MonetDB already has a module called GEOM, that supports OGS Simple
Features for GeoSpatial queries. I am not sure if it currently has the function
that need to query a spherical coordinates. The module is already
considerably extended  and all the changes will be in the next major version
(expected in the next few month). This includes a lot more GIS functions and
will also include some optimizations for GeoSpatial queries.
...
Second option is to transform them into [x,y,z] coordinates on a cube and
use these numbers as coordinates for dimensions.
You can certainly do that, but if actual data transformation is required, it
might be very time consuming. Such queries can very likely be done without
data transformation, albeit with a more complex SQL query. Performance
might not actually suffer.
Now, MonetDB has a module for accessing array-like data called SciQL, but it
is still quite experimental, so I don't recommend using it yet.
...
What would you choose? The queries will be of two kinds.

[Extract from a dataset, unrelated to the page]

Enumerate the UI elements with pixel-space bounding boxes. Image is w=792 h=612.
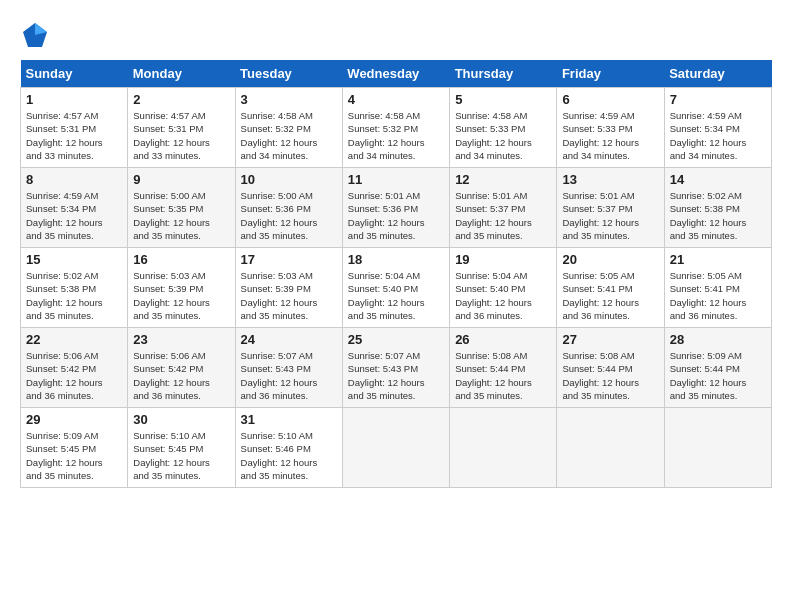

First one: Select me a chunk of the sky and pass it for further processing.
This will be directly connected with how I want to partition the data
(physically) on hard drives.
...
Second one (not necessarily in the DB, C++ parallel application is maybe a
...
It will be more or less some Bayesian euclidean clustering of the rows
(result will be clusters of points with coordinates close to each other).

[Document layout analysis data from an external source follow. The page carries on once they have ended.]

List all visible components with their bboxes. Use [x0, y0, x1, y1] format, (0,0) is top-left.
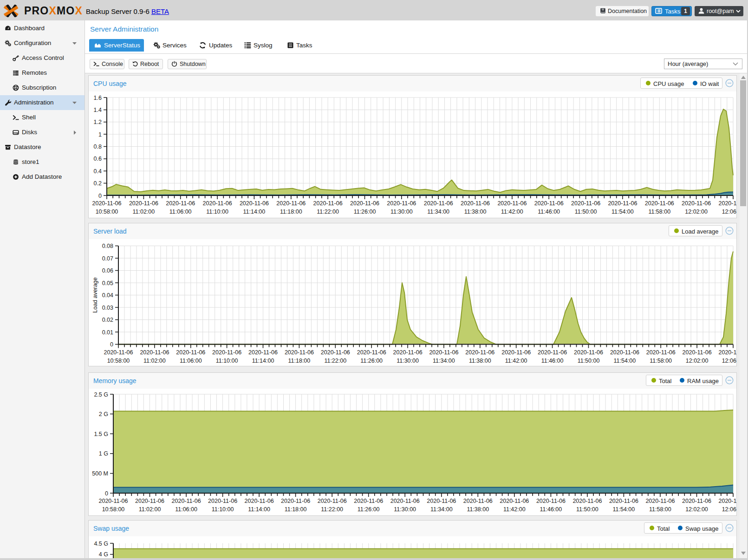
svg-text:2020-11-06: 2020-11-06: [387, 200, 416, 207]
svg-text:2020-11-06: 2020-11-06: [465, 349, 494, 356]
svg-text:2020-11-06: 2020-11-06: [172, 498, 201, 504]
svg-text:11:10:00: 11:10:00: [206, 208, 228, 215]
svg-text:0.4: 0.4: [94, 168, 102, 175]
svg-text:11:02:00: 11:02:00: [139, 506, 161, 513]
svg-text:1 G: 1 G: [99, 450, 108, 457]
svg-text:0: 0: [98, 193, 102, 199]
svg-text:11:06:00: 11:06:00: [180, 358, 202, 364]
svg-text:0: 0: [105, 490, 108, 497]
svg-text:2020-11-06: 2020-11-06: [501, 349, 531, 356]
svg-text:11:30:00: 11:30:00: [390, 208, 413, 215]
svg-text:2020-11-06: 2020-11-06: [534, 200, 564, 207]
svg-text:0.05: 0.05: [102, 280, 113, 287]
svg-text:1: 1: [98, 131, 102, 138]
svg-text:2020-11-06: 2020-11-06: [572, 498, 602, 504]
svg-text:11:34:00: 11:34:00: [430, 506, 453, 513]
svg-text:1.6: 1.6: [94, 95, 102, 101]
svg-text:11:02:00: 11:02:00: [133, 208, 155, 215]
svg-text:11:26:00: 11:26:00: [360, 358, 383, 364]
svg-text:2.5 G: 2.5 G: [94, 391, 108, 398]
svg-text:0.8: 0.8: [94, 143, 102, 150]
svg-text:2020-11-06: 2020-11-06: [208, 498, 237, 504]
svg-text:0.03: 0.03: [102, 305, 113, 311]
svg-text:0.6: 0.6: [94, 156, 102, 162]
svg-text:11:34:00: 11:34:00: [433, 358, 455, 364]
svg-text:2020-11-06: 2020-11-06: [427, 498, 456, 504]
svg-text:11:10:00: 11:10:00: [216, 358, 238, 364]
svg-text:11:34:00: 11:34:00: [427, 208, 449, 215]
svg-text:2020-11-06: 2020-11-06: [313, 200, 343, 207]
svg-text:11:50:00: 11:50:00: [575, 208, 597, 215]
svg-text:11:54:00: 11:54:00: [614, 358, 636, 364]
svg-text:10:58:00: 10:58:00: [107, 358, 130, 364]
svg-text:11:46:00: 11:46:00: [541, 358, 564, 364]
svg-text:12:02:00: 12:02:00: [686, 358, 709, 364]
svg-text:11:14:00: 11:14:00: [252, 358, 274, 364]
svg-text:2020-11-06: 2020-11-06: [354, 498, 383, 504]
svg-text:2020-11-06: 2020-11-06: [98, 498, 128, 504]
svg-text:Load average: Load average: [92, 277, 98, 313]
svg-text:11:22:00: 11:22:00: [317, 208, 339, 215]
svg-text:2020-11-06: 2020-11-06: [285, 349, 314, 356]
svg-text:2020-11-06: 2020-11-06: [500, 498, 529, 504]
svg-text:2020-11-06: 2020-11-06: [683, 349, 712, 356]
svg-text:2020-11-06: 2020-11-06: [571, 200, 600, 207]
svg-text:2020-11-06: 2020-11-06: [140, 349, 169, 356]
svg-text:11:58:00: 11:58:00: [648, 208, 670, 215]
svg-text:2020-11-06: 2020-11-06: [718, 349, 736, 356]
svg-text:12:06:00: 12:06:00: [722, 358, 736, 364]
svg-text:11:42:00: 11:42:00: [501, 208, 523, 215]
svg-text:11:30:00: 11:30:00: [394, 506, 416, 513]
svg-text:11:18:00: 11:18:00: [285, 506, 307, 513]
svg-text:11:06:00: 11:06:00: [175, 506, 197, 513]
svg-text:2020-11-06: 2020-11-06: [129, 200, 158, 207]
svg-text:2020-11-06: 2020-11-06: [276, 200, 306, 207]
svg-text:11:30:00: 11:30:00: [397, 358, 419, 364]
svg-text:0.07: 0.07: [102, 255, 113, 262]
svg-text:11:38:00: 11:38:00: [467, 506, 489, 513]
svg-text:11:06:00: 11:06:00: [169, 208, 192, 215]
svg-text:4 G: 4 G: [99, 551, 108, 558]
svg-text:11:10:00: 11:10:00: [212, 506, 234, 513]
svg-text:2020-11-06: 2020-11-06: [497, 200, 527, 207]
svg-text:0.2: 0.2: [94, 180, 102, 187]
svg-text:2020-11-06: 2020-11-06: [212, 349, 241, 356]
svg-text:2020-11-06: 2020-11-06: [646, 349, 676, 356]
svg-text:500 M: 500 M: [92, 470, 108, 477]
svg-text:0.08: 0.08: [102, 243, 113, 249]
svg-text:2020-11-06: 2020-11-06: [390, 498, 420, 504]
svg-text:11:22:00: 11:22:00: [321, 506, 343, 513]
svg-text:2020-11-06: 2020-11-06: [240, 200, 269, 207]
svg-text:11:38:00: 11:38:00: [464, 208, 487, 215]
svg-text:0.01: 0.01: [102, 329, 113, 336]
svg-text:10:58:00: 10:58:00: [96, 208, 118, 215]
svg-text:11:42:00: 11:42:00: [503, 506, 526, 513]
svg-text:11:58:00: 11:58:00: [649, 506, 671, 513]
svg-text:2020-11-06: 2020-11-06: [461, 200, 490, 207]
svg-text:2020-11-06: 2020-11-06: [682, 498, 711, 504]
svg-text:0.02: 0.02: [102, 317, 113, 323]
svg-text:2020-11-06: 2020-11-06: [610, 349, 639, 356]
svg-text:2020-11-06: 2020-11-06: [248, 349, 278, 356]
svg-text:11:22:00: 11:22:00: [324, 358, 346, 364]
svg-text:12:02:00: 12:02:00: [685, 506, 708, 513]
svg-text:2020-11-06: 2020-11-06: [393, 349, 423, 356]
svg-text:1.4: 1.4: [94, 107, 102, 113]
svg-text:2020-11-06: 2020-11-06: [645, 498, 675, 504]
svg-text:11:26:00: 11:26:00: [358, 506, 380, 513]
svg-text:11:54:00: 11:54:00: [613, 506, 635, 513]
svg-text:2020-11-06: 2020-11-06: [609, 498, 638, 504]
svg-text:2020-11-06: 2020-11-06: [135, 498, 164, 504]
svg-text:0: 0: [110, 341, 113, 348]
svg-text:10:58:00: 10:58:00: [102, 506, 125, 513]
svg-text:0.06: 0.06: [102, 267, 113, 274]
svg-text:2020-11-06: 2020-11-06: [350, 200, 379, 207]
svg-text:4.5 G: 4.5 G: [94, 540, 108, 547]
svg-text:11:46:00: 11:46:00: [538, 208, 560, 215]
svg-text:2020-11-06: 2020-11-06: [104, 349, 133, 356]
svg-text:12:02:00: 12:02:00: [685, 208, 708, 215]
svg-text:2020-11-06: 2020-11-06: [718, 200, 736, 207]
svg-text:2020-11-06: 2020-11-06: [645, 200, 674, 207]
svg-text:2020-11-06: 2020-11-06: [538, 349, 567, 356]
svg-text:11:50:00: 11:50:00: [576, 506, 598, 513]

Running this algorithm will contain searching for neighbors many and many
times over.
That is the question whether I want to keep this in DB or should I load it to
better option?) - Some more fancy stuff on the result of previous query
(chunk of the sky).
the memory of a C++ application and search for the neighbors and clusters
there.
For both kind of queries I would use a database, not only because I work on
one, but because the work/research done on database management
systems in general have made then very efficient when it comes to accessing
data.
For an advanced analysis you can still use a database, and if you stick with
MonetDB you can actually do the clustering right in the database. As of this
release, we have support for in-database processing using R [1]. You can use
an R function to perform Bayesian clustering directly on the data in the
system, without having to export it or pass it to another application. Aside
from performance benefits, due to reduced amounts of data shuffling, this
should also limit the amount of processes you'll need to implement yourself.

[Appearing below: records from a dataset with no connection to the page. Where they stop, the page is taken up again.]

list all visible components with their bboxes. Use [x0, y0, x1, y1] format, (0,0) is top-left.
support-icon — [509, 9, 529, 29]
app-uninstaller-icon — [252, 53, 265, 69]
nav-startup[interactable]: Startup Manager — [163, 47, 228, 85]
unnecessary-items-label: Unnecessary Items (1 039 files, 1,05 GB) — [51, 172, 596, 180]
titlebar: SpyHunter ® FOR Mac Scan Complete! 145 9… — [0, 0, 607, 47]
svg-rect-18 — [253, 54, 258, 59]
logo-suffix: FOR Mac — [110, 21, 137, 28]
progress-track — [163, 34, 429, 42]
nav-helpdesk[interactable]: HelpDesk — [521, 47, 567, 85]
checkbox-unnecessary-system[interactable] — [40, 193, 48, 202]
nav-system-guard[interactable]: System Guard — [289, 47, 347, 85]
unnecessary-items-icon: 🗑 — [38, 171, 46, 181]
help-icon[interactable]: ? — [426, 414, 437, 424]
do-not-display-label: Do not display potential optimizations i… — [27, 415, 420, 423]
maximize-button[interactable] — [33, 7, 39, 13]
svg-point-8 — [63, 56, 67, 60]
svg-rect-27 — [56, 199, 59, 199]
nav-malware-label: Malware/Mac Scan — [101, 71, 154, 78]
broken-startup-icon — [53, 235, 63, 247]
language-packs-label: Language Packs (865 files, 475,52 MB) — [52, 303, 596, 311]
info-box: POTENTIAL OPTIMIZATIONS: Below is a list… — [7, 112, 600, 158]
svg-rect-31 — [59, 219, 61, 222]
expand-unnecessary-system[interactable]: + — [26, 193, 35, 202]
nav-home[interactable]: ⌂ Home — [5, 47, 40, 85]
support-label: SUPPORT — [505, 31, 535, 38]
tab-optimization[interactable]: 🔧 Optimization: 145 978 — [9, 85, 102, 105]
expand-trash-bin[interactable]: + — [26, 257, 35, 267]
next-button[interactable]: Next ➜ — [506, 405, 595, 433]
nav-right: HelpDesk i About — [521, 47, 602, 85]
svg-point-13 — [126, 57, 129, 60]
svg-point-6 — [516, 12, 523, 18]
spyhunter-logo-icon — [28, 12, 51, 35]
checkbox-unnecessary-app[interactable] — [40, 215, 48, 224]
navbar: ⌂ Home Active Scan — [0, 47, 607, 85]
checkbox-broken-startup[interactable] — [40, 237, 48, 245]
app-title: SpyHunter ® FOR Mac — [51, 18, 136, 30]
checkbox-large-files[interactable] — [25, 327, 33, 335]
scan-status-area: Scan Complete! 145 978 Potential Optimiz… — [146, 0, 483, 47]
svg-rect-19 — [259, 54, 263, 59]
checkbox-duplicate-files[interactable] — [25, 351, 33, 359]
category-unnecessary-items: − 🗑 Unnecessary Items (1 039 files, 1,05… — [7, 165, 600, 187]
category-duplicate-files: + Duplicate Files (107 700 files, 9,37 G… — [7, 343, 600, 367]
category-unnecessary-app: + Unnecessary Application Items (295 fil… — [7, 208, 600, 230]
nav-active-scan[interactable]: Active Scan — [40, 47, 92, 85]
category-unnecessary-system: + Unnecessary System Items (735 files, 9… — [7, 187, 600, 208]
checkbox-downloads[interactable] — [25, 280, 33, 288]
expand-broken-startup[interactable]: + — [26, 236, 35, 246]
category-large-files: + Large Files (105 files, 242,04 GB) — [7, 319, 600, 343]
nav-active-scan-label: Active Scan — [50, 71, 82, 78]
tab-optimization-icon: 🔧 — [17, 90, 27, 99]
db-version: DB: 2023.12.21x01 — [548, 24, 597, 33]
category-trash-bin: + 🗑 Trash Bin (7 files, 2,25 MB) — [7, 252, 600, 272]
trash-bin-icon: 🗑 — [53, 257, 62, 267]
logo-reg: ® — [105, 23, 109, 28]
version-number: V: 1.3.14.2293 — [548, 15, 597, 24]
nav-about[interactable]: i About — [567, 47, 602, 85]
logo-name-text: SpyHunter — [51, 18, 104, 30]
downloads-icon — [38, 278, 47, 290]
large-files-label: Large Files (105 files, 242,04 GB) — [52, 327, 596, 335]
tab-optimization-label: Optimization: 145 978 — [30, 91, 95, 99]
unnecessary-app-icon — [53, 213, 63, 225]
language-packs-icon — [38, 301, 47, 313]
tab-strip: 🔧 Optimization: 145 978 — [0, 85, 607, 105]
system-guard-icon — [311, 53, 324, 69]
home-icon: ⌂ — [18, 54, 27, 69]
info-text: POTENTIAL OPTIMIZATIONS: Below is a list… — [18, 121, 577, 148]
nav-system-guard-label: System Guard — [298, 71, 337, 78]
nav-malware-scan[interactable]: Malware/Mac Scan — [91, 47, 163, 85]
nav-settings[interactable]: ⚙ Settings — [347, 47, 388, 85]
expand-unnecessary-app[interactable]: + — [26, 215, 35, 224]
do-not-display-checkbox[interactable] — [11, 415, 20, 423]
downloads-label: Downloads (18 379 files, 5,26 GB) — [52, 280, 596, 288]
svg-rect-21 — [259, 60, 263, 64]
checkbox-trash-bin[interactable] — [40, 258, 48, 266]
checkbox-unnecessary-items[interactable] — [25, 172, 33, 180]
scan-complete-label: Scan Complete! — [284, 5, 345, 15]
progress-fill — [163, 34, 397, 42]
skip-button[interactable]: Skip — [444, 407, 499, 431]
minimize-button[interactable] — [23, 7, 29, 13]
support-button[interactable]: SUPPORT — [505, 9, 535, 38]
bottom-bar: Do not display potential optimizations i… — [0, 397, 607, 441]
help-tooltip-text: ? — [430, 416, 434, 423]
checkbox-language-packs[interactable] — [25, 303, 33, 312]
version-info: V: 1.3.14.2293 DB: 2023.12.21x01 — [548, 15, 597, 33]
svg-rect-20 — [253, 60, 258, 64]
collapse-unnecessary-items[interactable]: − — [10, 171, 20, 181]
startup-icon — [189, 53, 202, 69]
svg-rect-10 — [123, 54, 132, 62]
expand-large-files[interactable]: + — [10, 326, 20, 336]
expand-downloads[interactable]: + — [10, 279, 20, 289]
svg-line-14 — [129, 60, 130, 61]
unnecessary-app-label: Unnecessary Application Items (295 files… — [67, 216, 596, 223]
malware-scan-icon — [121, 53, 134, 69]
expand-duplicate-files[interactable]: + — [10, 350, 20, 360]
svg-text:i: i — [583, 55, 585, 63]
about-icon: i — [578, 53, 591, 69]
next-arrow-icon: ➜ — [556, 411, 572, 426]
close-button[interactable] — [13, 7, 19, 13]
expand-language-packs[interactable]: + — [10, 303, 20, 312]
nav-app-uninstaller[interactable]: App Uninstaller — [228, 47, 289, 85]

This approach has been used by researchers - going over large volume of
data, looking for events/records in the data that stood out.
This is actually the biggest performance issue. I have read lots of papers where Bayesian approach was used for cca 500 000 objects. We have ATM 4e8 objects and expect to have 6e8 objects in the end. That leads me to the opinion that some kind of parallelization will be needed (the clustering algorithm will have to be running in parallel for chunks of the sky and then some algorithm above that will have to solve the overlapping regions). 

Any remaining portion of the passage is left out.